• ACTION ITEM
Return the lines below that contain "egyre".

-- SOURCE DATA follows --

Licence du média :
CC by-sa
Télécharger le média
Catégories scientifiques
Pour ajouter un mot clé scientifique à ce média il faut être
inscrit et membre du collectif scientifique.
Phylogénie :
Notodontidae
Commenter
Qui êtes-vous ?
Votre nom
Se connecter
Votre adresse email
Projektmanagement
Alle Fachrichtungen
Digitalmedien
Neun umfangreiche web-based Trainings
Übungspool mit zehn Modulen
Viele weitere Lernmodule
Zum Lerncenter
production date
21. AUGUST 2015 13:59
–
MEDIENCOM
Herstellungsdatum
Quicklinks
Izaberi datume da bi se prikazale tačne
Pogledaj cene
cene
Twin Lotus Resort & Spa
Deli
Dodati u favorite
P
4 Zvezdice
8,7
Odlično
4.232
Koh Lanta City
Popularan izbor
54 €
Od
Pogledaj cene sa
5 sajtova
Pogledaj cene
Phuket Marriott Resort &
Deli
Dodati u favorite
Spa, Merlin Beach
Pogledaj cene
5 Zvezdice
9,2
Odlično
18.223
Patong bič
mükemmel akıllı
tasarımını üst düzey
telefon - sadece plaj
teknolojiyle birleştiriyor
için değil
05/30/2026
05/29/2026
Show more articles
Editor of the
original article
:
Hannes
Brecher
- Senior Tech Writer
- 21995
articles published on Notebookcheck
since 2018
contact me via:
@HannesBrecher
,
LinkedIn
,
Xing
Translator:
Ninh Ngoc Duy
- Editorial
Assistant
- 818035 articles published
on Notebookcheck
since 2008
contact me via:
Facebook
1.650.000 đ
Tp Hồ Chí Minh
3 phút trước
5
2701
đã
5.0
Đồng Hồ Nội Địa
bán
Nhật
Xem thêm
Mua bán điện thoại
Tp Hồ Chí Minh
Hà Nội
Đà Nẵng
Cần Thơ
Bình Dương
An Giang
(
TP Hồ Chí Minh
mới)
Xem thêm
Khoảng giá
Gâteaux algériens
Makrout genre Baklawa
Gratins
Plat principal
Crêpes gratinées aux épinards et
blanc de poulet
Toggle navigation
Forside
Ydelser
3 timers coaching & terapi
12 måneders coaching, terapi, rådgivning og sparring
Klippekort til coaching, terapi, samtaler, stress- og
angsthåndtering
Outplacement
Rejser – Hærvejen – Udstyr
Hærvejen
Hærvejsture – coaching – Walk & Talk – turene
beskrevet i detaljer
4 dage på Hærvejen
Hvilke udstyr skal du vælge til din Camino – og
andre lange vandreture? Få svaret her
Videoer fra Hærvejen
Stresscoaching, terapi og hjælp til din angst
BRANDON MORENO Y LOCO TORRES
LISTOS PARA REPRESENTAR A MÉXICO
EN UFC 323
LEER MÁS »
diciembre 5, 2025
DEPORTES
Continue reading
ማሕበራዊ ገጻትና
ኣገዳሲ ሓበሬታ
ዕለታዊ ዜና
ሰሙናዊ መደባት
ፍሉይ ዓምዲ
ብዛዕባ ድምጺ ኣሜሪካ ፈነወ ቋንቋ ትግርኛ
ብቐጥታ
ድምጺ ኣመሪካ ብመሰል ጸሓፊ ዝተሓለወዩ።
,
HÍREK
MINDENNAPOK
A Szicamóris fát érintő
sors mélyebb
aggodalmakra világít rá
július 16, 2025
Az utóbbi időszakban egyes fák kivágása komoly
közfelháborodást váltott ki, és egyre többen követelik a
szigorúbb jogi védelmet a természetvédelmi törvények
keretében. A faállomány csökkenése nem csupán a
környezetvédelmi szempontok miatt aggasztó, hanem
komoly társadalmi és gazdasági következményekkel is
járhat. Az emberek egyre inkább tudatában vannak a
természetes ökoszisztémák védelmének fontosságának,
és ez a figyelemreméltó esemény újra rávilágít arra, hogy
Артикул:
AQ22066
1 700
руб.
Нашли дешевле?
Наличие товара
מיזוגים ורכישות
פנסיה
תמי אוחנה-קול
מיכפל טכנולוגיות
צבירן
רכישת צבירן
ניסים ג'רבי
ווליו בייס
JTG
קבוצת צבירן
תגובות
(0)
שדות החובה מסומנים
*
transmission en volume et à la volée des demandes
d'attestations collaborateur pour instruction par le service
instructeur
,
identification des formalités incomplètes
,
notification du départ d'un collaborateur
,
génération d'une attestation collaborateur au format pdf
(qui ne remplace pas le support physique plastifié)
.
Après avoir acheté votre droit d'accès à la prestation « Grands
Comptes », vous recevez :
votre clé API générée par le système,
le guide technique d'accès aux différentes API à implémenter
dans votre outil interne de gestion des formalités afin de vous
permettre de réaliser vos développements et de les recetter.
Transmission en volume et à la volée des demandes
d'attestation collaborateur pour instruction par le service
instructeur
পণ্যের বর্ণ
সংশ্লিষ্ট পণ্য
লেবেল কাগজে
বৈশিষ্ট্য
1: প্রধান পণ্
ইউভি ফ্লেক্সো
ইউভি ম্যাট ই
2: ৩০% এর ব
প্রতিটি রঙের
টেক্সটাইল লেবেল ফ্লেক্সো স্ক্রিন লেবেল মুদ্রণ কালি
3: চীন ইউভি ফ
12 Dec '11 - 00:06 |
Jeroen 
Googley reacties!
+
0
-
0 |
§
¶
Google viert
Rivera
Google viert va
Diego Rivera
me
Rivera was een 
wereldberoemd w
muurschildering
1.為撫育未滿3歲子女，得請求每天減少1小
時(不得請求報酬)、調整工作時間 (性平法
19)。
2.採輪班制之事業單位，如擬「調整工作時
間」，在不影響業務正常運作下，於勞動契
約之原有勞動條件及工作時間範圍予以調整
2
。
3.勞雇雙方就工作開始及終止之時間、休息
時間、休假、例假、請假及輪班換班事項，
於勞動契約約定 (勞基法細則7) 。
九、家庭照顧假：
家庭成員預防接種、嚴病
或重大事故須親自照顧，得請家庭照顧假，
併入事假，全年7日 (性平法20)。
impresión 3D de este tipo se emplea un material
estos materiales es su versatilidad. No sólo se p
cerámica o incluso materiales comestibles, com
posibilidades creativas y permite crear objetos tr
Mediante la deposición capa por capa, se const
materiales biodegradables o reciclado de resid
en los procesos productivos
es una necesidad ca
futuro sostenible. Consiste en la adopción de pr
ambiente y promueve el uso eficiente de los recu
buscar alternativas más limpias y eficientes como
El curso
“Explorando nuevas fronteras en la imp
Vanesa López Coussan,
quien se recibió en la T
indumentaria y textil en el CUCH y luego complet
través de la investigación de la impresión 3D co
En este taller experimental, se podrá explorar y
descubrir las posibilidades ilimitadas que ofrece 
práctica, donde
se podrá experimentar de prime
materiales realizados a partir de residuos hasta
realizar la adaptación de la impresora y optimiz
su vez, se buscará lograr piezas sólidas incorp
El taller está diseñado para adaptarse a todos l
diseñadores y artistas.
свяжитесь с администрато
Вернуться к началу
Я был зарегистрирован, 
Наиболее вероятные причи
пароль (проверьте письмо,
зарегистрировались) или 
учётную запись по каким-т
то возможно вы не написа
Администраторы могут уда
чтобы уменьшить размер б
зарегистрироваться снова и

-- SOURCE DATA concluded --

• COMPLETED TASK
közfelháborodást váltott ki, és egyre többen követelik a
járhat. Az emberek egyre inkább tudatában vannak a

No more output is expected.